Task brief: Could you transcribe all the entries exactly, omitting the pictures?
-- Data to examine follows --
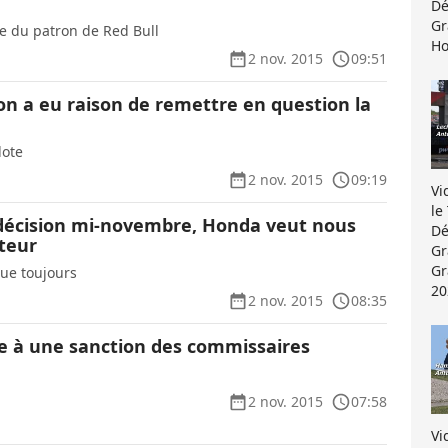
Dé
Gr
ce du patron de Red Bull
Ho
2 nov. 2015
09:51
on a eu raison de remettre en question la
lote
2 nov. 2015
09:19
Vi
le
décision mi-novembre, Honda veut nous
Dé
teur
Gr
Gr
ue toujours
20
2 nov. 2015
08:35
e à une sanction des commissaires
2 nov. 2015
07:58
Vi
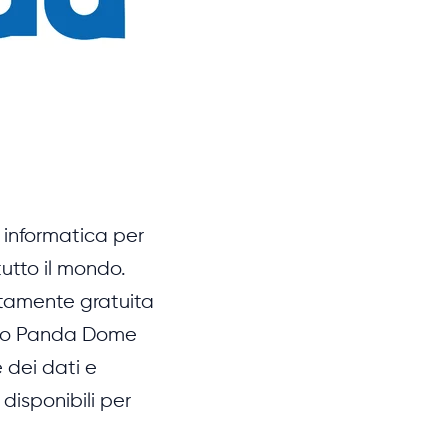
 informatica per
tutto il mondo.
etamente gratuita
ato Panda Dome
 dei dati e
disponibili per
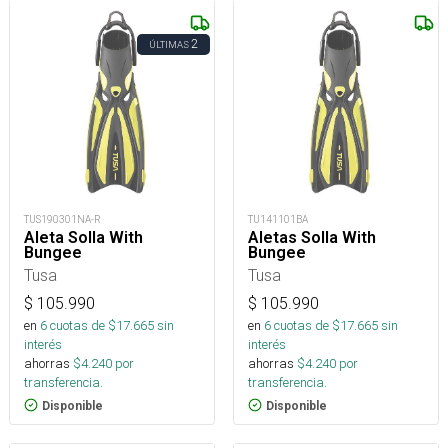
2
ÚLTIMAS
TUS190301NA-R
TU141101BA
Aleta Solla With
Aletas Solla With
Bungee
Bungee
Tusa
Tusa
$
105.990
$
105.990
en
6
cuotas de $
17.665
sin
en
6
cuotas de $
17.665
sin
interés
interés
ahorras
$
4.240
por
ahorras
$
4.240
por
transferencia.
transferencia.
Disponible
Disponible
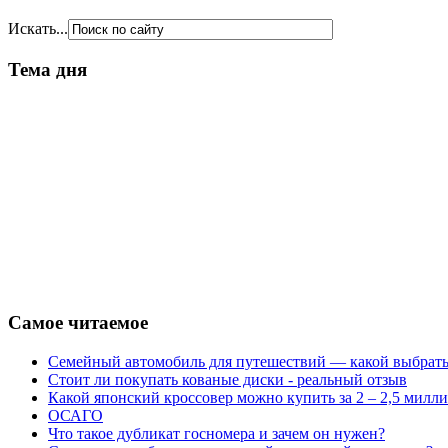
Искать...
Тема дня
Самое читаемое
Семейный автомобиль для путешествий — какой выбрат
Стоит ли покупать кованые диски - реальный отзыв
Какой японский кроссовер можно купить за 2 – 2,5 милл
ОСАГО
Что такое дубликат госномера и зачем он нужен?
-- Data to examine concluded --
Answer:
Dé
Gr
ce du patron de Red Bull
Ho
2 nov. 2015
09:51
on a eu raison de remettre en question la
lote
2 nov. 2015
09:19
Vi
le
décision mi-novembre, Honda veut nous
Dé
teur
Gr
Gr
ue toujours
20
2 nov. 2015
08:35
e à une sanction des commissaires
2 nov. 2015
07:58
Vi
 informatica per
tutto il mondo.
etamente gratuita
ato Panda Dome
 dei dati e
disponibili per
2
ÚLTIMAS
TUS190301NA-R
TU141101BA
Aleta Solla With
Aletas Solla With
Bungee
Bungee
Tusa
Tusa
$
105.990
$
105.990
en
6
cuotas de $
17.665
sin
en
6
cuotas de $
17.665
sin
interés
interés
ahorras
$
4.240
por
ahorras
$
4.240
por
transferencia.
transferencia.
Disponible
Disponible
Искать...
Тема дня
Самое читаемое
Семейный автомобиль для путешествий — какой выбрат
Стоит ли покупать кованые диски - реальный отзыв
Какой японский кроссовер можно купить за 2 – 2,5 милл
ОСАГО
Что такое дубликат госномера и зачем он нужен?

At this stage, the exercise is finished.